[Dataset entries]
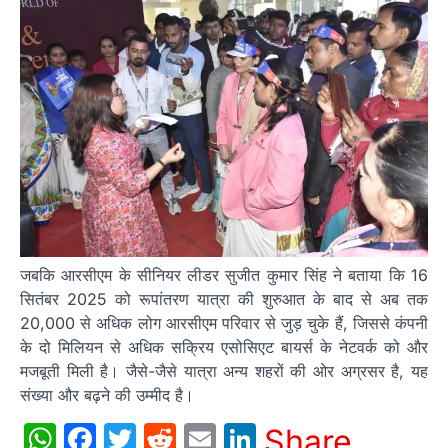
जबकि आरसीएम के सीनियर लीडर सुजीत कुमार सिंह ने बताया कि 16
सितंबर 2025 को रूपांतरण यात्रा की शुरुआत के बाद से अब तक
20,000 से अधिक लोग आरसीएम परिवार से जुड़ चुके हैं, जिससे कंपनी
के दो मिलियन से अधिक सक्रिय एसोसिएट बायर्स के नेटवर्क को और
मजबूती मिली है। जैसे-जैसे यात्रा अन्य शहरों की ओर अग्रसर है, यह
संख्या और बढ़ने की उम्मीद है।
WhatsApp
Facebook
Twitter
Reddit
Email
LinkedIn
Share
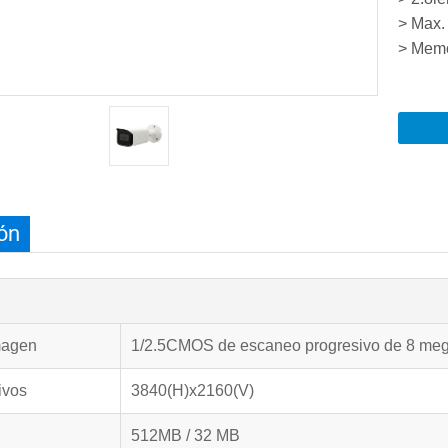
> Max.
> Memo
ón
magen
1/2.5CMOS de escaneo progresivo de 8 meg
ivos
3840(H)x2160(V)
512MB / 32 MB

* * *

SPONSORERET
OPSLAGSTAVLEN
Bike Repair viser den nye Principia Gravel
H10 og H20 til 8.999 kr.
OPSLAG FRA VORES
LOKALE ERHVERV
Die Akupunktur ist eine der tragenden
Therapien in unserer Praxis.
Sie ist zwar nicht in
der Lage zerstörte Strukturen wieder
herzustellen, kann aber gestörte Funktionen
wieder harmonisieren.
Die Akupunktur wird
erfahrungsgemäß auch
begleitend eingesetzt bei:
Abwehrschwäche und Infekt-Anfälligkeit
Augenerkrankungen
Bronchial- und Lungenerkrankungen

■ **WORK INSTRUCTIONS**:
Please print the lines above word for word, starting at the one with "जबकि आरसीएम के" and ending at the one with "512MB / 32 MB", both included, and without any picture.

■ **RESPONSE AREA**:
जबकि आरसीएम के सीनियर लीडर सुजीत कुमार सिंह ने बताया कि 16
सितंबर 2025 को रूपांतरण यात्रा की शुरुआत के बाद से अब तक
20,000 से अधिक लोग आरसीएम परिवार से जुड़ चुके हैं, जिससे कंपनी
के दो मिलियन से अधिक सक्रिय एसोसिएट बायर्स के नेटवर्क को और
मजबूती मिली है। जैसे-जैसे यात्रा अन्य शहरों की ओर अग्रसर है, यह
संख्या और बढ़ने की उम्मीद है।
WhatsApp
Facebook
Twitter
Reddit
Email
LinkedIn
Share
> Max.
> Memo
ón
magen
1/2.5CMOS de escaneo progresivo de 8 meg
ivos
3840(H)x2160(V)
512MB / 32 MB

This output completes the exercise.